Saturday, March 22, 2008

My first, second and third

True love only exists as a one way street. It can only flow in one direction, from point A to point B. Is this an alright thing to do for a feeling? I think not. Maybe she does, but I will not fall into the endless pit of paranoia again, even though most people say I'm a masochist every time I do that. Strange feeling, this is. It's so natural and yet so alien for us humans. Nobody can fully understand it without experiencing it, and then it's a tad late. Once you fall into it you can never go back to be yourself again, you're changed/marked for life.

I've always wondered what is the exact connection between two completely opposed feelings (love/hate). Maybe there isn't any, maybe the little voices in my head are simply wrong. Still, every time you fall into this abyss you don't receive any instructions or even a F.A.Q. sheet with answers, which makes it very easy to start having a whole array of mixed emotions, each one morphing into the other. Until you get to the hate part. That emotion keeps returning and pounding your chest harder and harder everytime you have the slightest moment of doubt in your mind. Your mind I say? No, this has nothing to do with thinking; at least not in the genius/scientist sense.
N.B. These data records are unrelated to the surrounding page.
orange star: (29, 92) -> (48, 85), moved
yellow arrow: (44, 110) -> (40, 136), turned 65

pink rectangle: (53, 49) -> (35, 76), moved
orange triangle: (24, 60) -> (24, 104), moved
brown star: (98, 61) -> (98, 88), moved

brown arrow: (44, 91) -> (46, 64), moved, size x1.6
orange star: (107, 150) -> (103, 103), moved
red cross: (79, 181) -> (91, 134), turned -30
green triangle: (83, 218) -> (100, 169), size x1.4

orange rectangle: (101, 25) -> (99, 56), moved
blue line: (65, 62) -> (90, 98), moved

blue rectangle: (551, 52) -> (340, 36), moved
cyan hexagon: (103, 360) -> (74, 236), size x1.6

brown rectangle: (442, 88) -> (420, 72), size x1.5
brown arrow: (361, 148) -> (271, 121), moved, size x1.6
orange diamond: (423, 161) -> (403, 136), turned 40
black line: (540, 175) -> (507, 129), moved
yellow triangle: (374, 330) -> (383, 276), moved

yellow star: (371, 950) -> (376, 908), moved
My first was a long long time ago, and even though they say two of time's best qualities is that it heals and forgets, I still think about her from time to time. Rarely, but I still do. And no, I'm not filled with remorse or any other bad thought when I do this, I just remember the happy times. Both of our lives were carried on different roads that might never converge again. And I'm fine with that, no bad feelings whatsoever.

My second has recently returned, but only via electronic messages filled with disposable conversation and strewn with a bit of poking-around-the-old-days, which again left me with mixed emotions that also lead to hate, but this time it was directed at myself. I tormented myself for days and days and the question "why?" popped up in my head each and everytime. This doesn't exactly say a lot of good things about my mental health now, does it? She'll stay in the past anyway.

My third is most likely my final... because true love only exists as a one way street.